他这话说得轻松,万贞儿却从他掌心感受到了一丝不同以往的凉意。她用力回握,试图将那点凉意驱散,心中却莫名地沉了沉。
夏去秋来,朱见深的精神时好时坏。好的时候,他还能由万贞儿扶着,在宫苑里慢慢走一走,看看儿子们练箭,或是听小女儿秀荣弹一曲新学的琵琶。不好的时候,便只能躺在榻上,连说话都显得费力。
万贞儿几乎寸步不离地守着他。孩子们也都懂事,每日请安,说话做事都轻手轻脚,生怕惊扰了父皇。太子祐极更是将大部分政务都揽了过去,只将最重要的决策拿来请示。

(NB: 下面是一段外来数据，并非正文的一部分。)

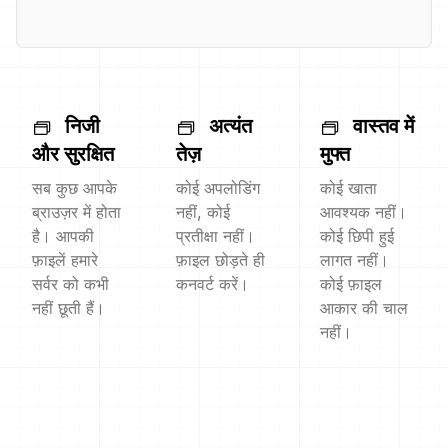
निजी
अत्यंत
वास्तव में
और सुरक्षित
तेज़
मुफ्त
सब कुछ आपके
कोई अपलोडिंग
कोई खाता
ब्राउज़र में होता
नहीं, कोई
आवश्यक नहीं।
है। आपकी
प्रतीक्षा नहीं।
कोई छिपी हुई
फ़ाइलें हमारे
फ़ाइल छोड़ते ही
लागत नहीं।
सर्वर को कभी
कनवर्ट करें।
कोई फ़ाइल
नहीं छूती हैं।
आकार की चाल
नहीं।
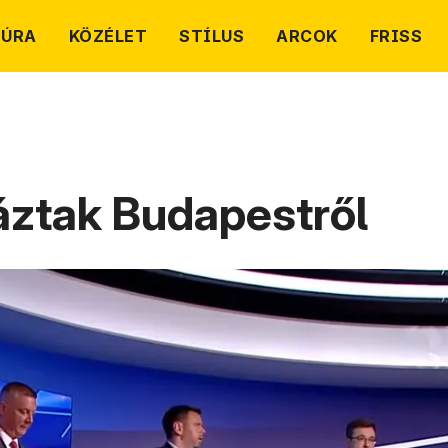
TÚRA
KÖZÉLET
STÍLUS
ARCOK
FRISS
táztak Budapestről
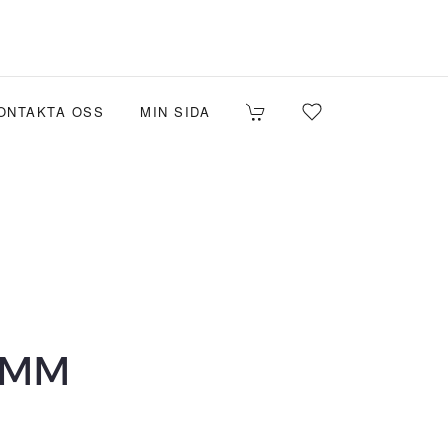
ONTAKTA OSS
MIN SIDA
 MM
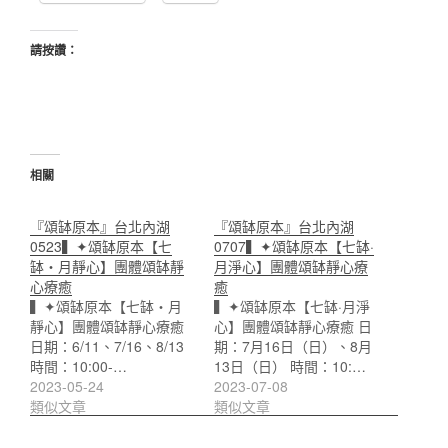
請按讚：
相關
『頌缽原本』台北內湖
『頌缽原本』台北內湖
0523▍✦頌缽原本【七
0707▍✦頌缽原本【七缽·
缽・月靜心】團體頌缽靜
月淨心】團體頌缽靜心療
心療癒
癒
▍✦頌缽原本【七缽・月
▍✦頌缽原本【七缽·月淨
靜心】團體頌缽靜心療癒
心】團體頌缽靜心療癒 日
日期：6/11、7/16、8/13
期：7月16日（日）、8月
時間：10:00-…
13日（日） 時間：10:…
2023-05-24
2023-07-08
類似文章
類似文章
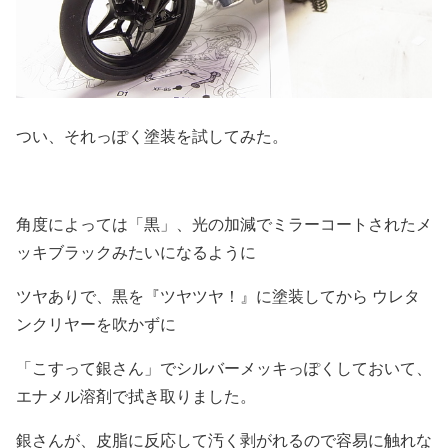
つい、それっぽく塗装を試してみた。
角度によっては「黒」、光の加減でミラーコートされたメ
ッキブラックみたいになるように
ツヤありで、黒を『ツヤツヤ！』に塗装してから ウレタ
ンクリヤーを吹かずに
「こすって銀さん」でシルバーメッキっぽくしておいて、
エナメル溶剤で拭き取りました。
銀さんが、皮脂に反応して汚く剥がれるので容易に触れな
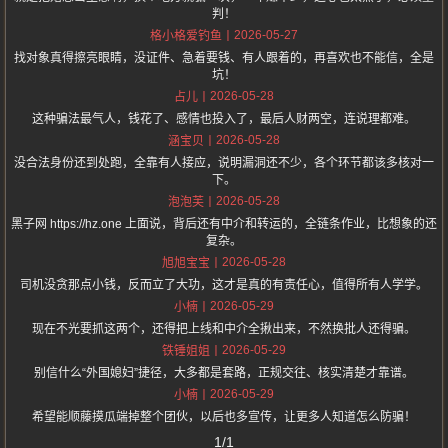
判！
2026-05-27
格小格爱钓鱼
找对象真得擦亮眼睛，没证件、急着要钱、有人跟着的，再喜欢也不能信，全是
坑！
2026-05-28
占儿
这种骗法最气人，钱花了、感情也投入了，最后人财两空，连说理都难。
2026-05-28
涵宝贝
没合法身份还到处跑，全靠有人接应，说明漏洞还不少，各个环节都该多核对一
下。
2026-05-28
泡泡芙
黑子网 https://hz.one 上面说，背后还有中介和转运的，全链条作业，比想象的还
复杂。
2026-05-28
旭旭宝宝
司机没贪那点小钱，反而立了大功，这才是真的有责任心，值得所有人学学。
2026-05-29
小楠
现在不光要抓这两个，还得把上线和中介全揪出来，不然换批人还得骗。
2026-05-29
铁锤姐姐
别信什么“外国媳妇”捷径，大多都是套路，正规交往、核实清楚才靠谱。
2026-05-29
小楠
希望能顺藤摸瓜端掉整个团伙，以后也多宣传，让更多人知道怎么防骗！
1/1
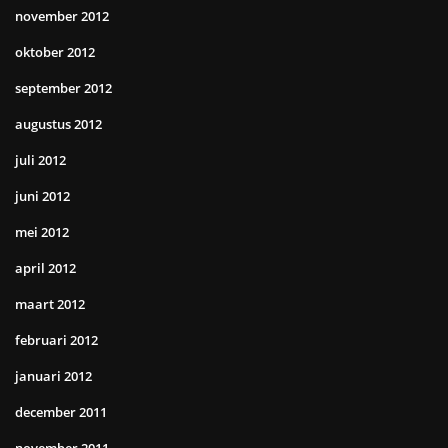
november 2012
oktober 2012
september 2012
augustus 2012
juli 2012
juni 2012
mei 2012
april 2012
maart 2012
februari 2012
januari 2012
december 2011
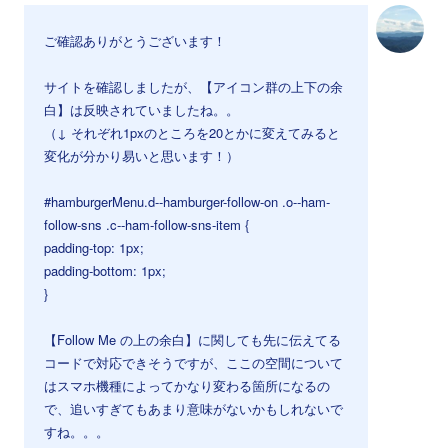
ご確認ありがとうございます！
サイトを確認しましたが、【アイコン群の上下の余
白】は反映されていましたね。。
（↓ それぞれ1pxのところを20とかに変えてみると
変化が分かり易いと思います！）
#hamburgerMenu.d--hamburger-follow-on .o--ham-
follow-sns .c--ham-follow-sns-item {
padding-top: 1px;
padding-bottom: 1px;
}
【Follow Me の上の余白】に関しても先に伝えてる
コードで対応できそうですが、ここの空間について
はスマホ機種によってかなり変わる箇所になるの
で、追いすぎてもあまり意味がないかもしれないで
すね。。。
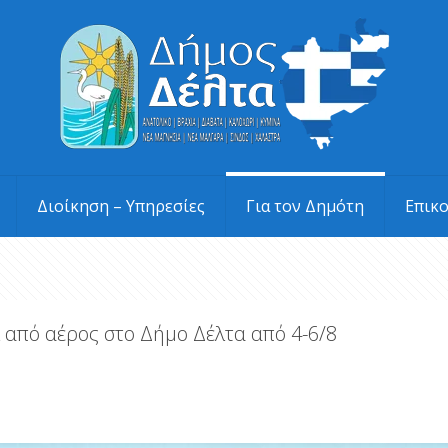
Διοίκηση – Υπηρεσίες
Για τον Δημότη
Επικ
πό αέρος στο Δήμο Δέλτα από 4-6/8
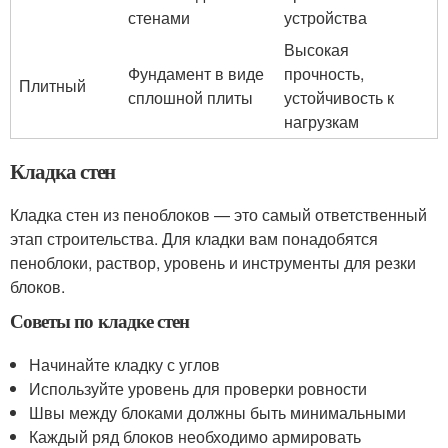
стенами
устройства
Высокая
Фундамент в виде
прочность,
Плитный
сплошной плиты
устойчивость к
нагрузкам
Кладка стен
Кладка стен из пеноблоков — это самый ответственный
этап строительства. Для кладки вам понадобятся
пеноблоки, раствор, уровень и инструменты для резки
блоков.
Советы по кладке стен
Начинайте кладку с углов
Используйте уровень для проверки ровности
Швы между блоками должны быть минимальными
Каждый ряд блоков необходимо армировать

这一日,朱见深难得精神好些,靠在榻上,看着万贞儿指挥宫人将内殿的纱帘换成厚实些的锦缎,以备入冬。
“贞儿姐姐,”他忽然开口,声音比前几日清亮了些,“朕记得,你比朕大十七岁。”
万贞儿手上动作一顿,回头看他,不知他为何忽然提起这个。“嗯,”她应了一声,走到榻边坐下,“陛下是嫌弃臣妾老了?”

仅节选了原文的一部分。